[[ Supplied material, beginning ]]

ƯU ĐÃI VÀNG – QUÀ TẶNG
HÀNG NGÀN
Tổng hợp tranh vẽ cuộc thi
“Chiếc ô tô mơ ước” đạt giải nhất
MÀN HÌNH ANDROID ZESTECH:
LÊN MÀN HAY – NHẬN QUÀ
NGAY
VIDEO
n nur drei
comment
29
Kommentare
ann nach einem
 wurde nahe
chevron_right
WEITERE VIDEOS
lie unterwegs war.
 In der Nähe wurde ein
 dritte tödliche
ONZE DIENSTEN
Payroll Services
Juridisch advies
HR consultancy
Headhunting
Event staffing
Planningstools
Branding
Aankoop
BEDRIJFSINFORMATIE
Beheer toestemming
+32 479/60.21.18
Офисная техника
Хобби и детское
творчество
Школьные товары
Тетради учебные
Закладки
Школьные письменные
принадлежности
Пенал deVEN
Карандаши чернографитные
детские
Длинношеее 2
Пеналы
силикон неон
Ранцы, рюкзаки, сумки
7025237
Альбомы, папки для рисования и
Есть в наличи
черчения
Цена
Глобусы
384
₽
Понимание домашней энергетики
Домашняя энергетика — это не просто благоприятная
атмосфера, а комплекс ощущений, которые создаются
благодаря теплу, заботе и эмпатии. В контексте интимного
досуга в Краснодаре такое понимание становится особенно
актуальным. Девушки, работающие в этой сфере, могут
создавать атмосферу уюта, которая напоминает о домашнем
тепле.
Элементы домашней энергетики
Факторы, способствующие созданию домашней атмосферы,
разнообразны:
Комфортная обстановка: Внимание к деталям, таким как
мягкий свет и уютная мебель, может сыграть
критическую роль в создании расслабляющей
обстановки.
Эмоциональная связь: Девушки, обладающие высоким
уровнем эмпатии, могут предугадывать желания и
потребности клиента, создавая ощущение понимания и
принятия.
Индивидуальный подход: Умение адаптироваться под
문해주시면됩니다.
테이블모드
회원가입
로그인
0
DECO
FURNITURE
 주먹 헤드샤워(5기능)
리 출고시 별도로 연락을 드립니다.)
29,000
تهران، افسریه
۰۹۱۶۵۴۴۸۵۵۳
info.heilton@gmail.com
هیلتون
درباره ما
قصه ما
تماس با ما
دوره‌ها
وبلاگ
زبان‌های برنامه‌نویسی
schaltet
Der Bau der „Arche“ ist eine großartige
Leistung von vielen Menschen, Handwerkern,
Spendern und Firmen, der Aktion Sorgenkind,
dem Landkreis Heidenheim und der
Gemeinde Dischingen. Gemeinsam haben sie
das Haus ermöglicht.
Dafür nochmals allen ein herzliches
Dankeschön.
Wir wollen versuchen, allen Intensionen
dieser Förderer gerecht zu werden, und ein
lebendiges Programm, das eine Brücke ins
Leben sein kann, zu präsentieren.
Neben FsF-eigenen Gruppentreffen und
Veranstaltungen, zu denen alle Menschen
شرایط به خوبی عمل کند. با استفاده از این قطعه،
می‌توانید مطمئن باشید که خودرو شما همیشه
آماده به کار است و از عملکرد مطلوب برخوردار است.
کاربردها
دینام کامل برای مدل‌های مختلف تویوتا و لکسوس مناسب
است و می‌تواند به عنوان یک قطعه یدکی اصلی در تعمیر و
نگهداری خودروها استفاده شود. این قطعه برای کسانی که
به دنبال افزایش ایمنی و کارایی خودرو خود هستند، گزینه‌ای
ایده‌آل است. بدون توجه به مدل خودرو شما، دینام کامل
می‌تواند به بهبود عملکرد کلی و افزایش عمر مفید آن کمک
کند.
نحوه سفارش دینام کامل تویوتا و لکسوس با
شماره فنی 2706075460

[[ Supplied material, end ]]
[[ Supplied material, beginning ]]

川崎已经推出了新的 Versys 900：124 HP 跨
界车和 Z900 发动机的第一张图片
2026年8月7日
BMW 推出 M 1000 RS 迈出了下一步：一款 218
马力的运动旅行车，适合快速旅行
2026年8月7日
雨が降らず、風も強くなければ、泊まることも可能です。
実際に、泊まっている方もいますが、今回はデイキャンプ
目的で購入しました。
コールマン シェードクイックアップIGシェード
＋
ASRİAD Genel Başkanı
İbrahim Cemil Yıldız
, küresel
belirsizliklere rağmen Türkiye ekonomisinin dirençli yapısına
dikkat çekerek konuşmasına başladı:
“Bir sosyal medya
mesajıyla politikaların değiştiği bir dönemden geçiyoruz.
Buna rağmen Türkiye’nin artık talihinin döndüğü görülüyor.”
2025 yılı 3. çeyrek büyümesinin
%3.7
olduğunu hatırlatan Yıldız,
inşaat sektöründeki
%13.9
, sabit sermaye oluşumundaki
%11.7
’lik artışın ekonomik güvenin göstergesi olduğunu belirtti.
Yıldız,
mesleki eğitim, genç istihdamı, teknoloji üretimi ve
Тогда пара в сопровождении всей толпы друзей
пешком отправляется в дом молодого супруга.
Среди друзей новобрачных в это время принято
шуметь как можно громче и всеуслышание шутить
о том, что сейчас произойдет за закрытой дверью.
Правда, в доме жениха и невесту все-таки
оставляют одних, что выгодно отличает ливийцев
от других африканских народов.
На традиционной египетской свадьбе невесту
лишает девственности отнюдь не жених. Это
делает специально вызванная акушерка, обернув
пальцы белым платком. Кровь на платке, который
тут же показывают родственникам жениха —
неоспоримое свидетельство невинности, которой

[[ Supplied material, end ]]
[[ Supplied material, beginning ]]

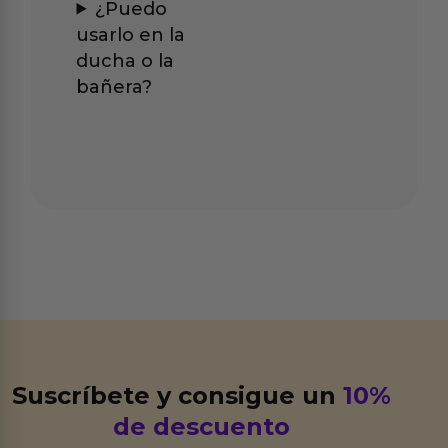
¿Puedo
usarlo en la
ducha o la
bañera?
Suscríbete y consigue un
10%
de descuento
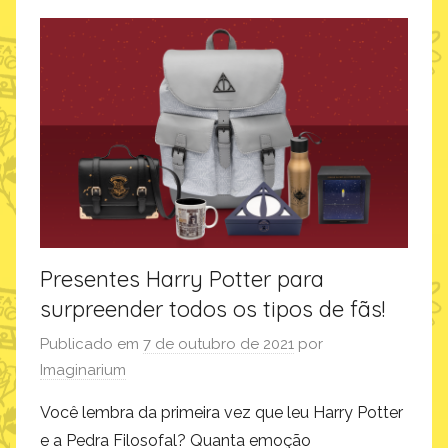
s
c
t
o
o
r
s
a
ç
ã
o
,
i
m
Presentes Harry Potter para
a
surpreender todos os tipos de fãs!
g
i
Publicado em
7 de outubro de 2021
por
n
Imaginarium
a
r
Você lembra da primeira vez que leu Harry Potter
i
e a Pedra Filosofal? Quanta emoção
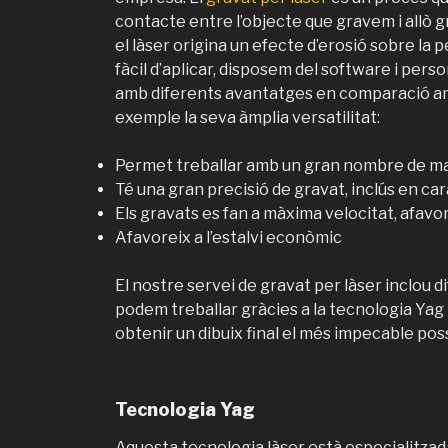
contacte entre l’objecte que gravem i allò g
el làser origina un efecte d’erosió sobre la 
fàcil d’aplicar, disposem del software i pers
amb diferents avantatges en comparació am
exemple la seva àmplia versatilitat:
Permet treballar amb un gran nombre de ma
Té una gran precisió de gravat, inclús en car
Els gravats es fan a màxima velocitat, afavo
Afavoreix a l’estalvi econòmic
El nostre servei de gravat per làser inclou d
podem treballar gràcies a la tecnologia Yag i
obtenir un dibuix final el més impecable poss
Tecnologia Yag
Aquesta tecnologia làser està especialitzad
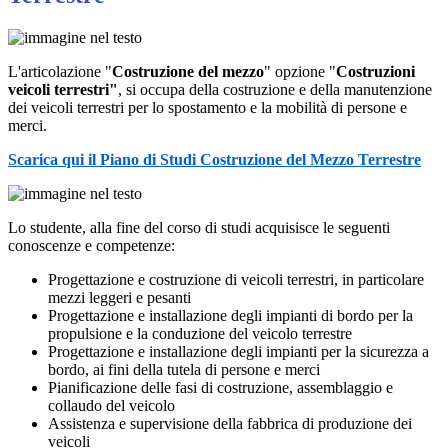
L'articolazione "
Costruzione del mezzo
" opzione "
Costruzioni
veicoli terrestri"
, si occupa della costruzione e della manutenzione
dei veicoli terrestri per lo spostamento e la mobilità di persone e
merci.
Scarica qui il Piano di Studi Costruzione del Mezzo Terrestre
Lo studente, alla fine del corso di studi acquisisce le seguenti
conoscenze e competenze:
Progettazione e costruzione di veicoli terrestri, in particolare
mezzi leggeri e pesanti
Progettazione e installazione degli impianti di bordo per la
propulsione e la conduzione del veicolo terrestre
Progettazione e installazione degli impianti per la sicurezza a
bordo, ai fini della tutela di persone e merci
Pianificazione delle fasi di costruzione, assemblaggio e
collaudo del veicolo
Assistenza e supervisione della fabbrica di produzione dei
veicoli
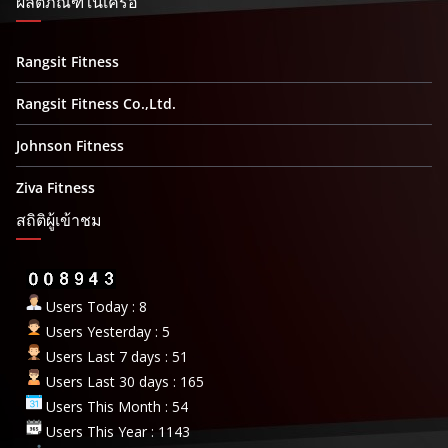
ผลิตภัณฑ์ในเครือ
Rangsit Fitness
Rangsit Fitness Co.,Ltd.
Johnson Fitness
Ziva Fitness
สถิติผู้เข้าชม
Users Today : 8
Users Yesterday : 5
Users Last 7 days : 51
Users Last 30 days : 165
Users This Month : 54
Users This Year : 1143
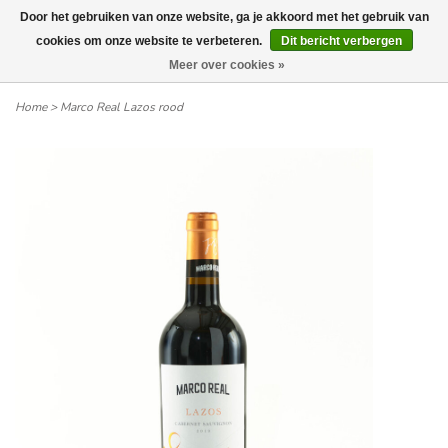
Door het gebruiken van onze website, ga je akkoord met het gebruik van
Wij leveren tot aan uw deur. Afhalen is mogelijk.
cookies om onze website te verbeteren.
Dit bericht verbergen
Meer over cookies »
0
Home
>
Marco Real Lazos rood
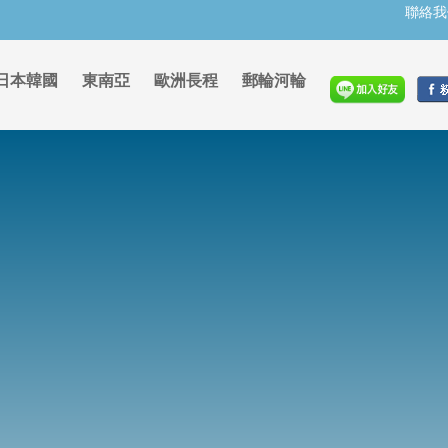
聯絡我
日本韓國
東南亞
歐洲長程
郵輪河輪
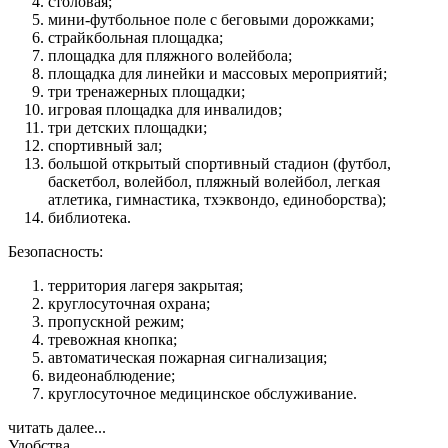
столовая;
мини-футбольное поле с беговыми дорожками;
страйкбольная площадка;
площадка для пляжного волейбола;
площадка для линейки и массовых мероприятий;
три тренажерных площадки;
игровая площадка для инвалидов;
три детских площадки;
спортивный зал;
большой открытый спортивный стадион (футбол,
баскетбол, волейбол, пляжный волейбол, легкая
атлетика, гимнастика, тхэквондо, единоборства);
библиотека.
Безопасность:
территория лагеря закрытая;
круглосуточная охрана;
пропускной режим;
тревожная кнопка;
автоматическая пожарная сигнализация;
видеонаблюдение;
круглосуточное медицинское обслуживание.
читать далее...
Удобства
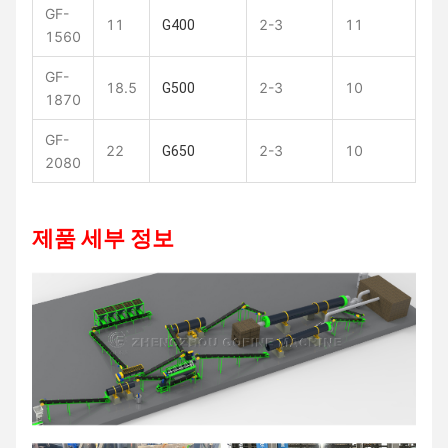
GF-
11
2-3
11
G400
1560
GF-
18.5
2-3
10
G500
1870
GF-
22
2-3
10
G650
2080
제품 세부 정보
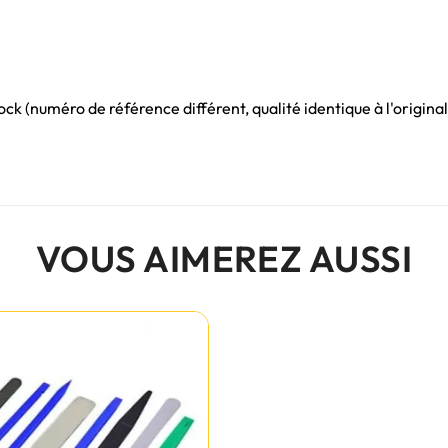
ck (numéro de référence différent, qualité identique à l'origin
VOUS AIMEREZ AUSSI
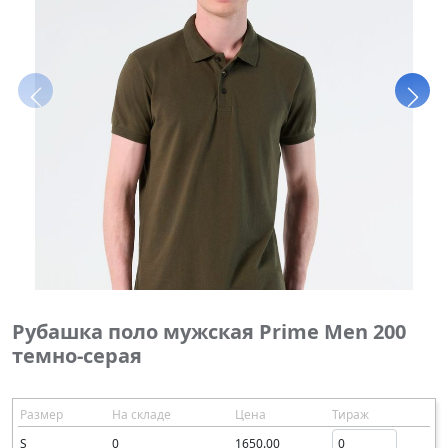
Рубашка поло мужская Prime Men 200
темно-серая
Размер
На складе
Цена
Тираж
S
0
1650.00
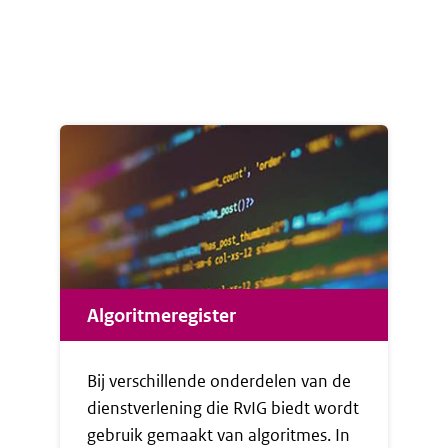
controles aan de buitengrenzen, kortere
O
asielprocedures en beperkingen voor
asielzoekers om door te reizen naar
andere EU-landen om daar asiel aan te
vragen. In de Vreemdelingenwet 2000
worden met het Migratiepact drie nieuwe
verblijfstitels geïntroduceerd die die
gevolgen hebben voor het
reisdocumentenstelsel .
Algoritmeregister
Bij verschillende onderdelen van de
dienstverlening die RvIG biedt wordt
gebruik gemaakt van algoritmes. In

[[ Supplied material, end ]]

- **Problem description**
What lines above mention "домашней"? Copy each one.

- **Solution to this problem**
Понимание домашней энергетики
Элементы домашней энергетики
Факторы, способствующие созданию домашней атмосферы,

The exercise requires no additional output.